* DESCRIPTION OF THE TASK *
Copy the data that follows exactly, and include none of its images.

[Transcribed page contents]

# # #

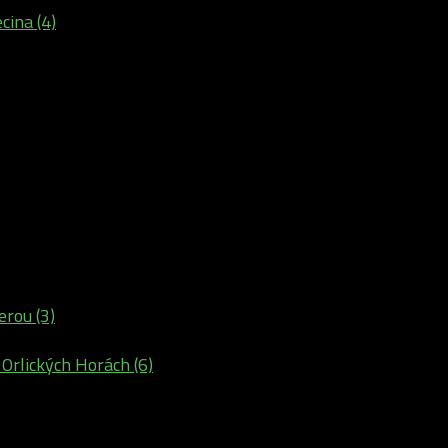
cina (4)
erou (3)
 Orlických Horách (6)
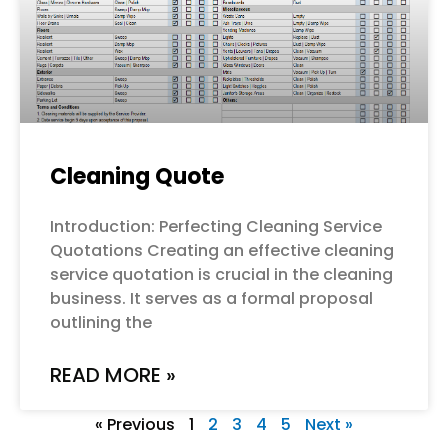
Cleaning Quote
Introduction: Perfecting Cleaning Service
Quotations Creating an effective cleaning
service quotation is crucial in the cleaning
business. It serves as a formal proposal
outlining the
READ MORE »
« Previous
1
2
3
4
5
Next »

# # #

* THE COMPLETED TASK *
cina (4)
erou (3)
 Orlických Horách (6)
Cleaning Quote
Introduction: Perfecting Cleaning Service
Quotations Creating an effective cleaning
service quotation is crucial in the cleaning
business. It serves as a formal proposal
outlining the
READ MORE »
« Previous
1
2
3
4
5
Next »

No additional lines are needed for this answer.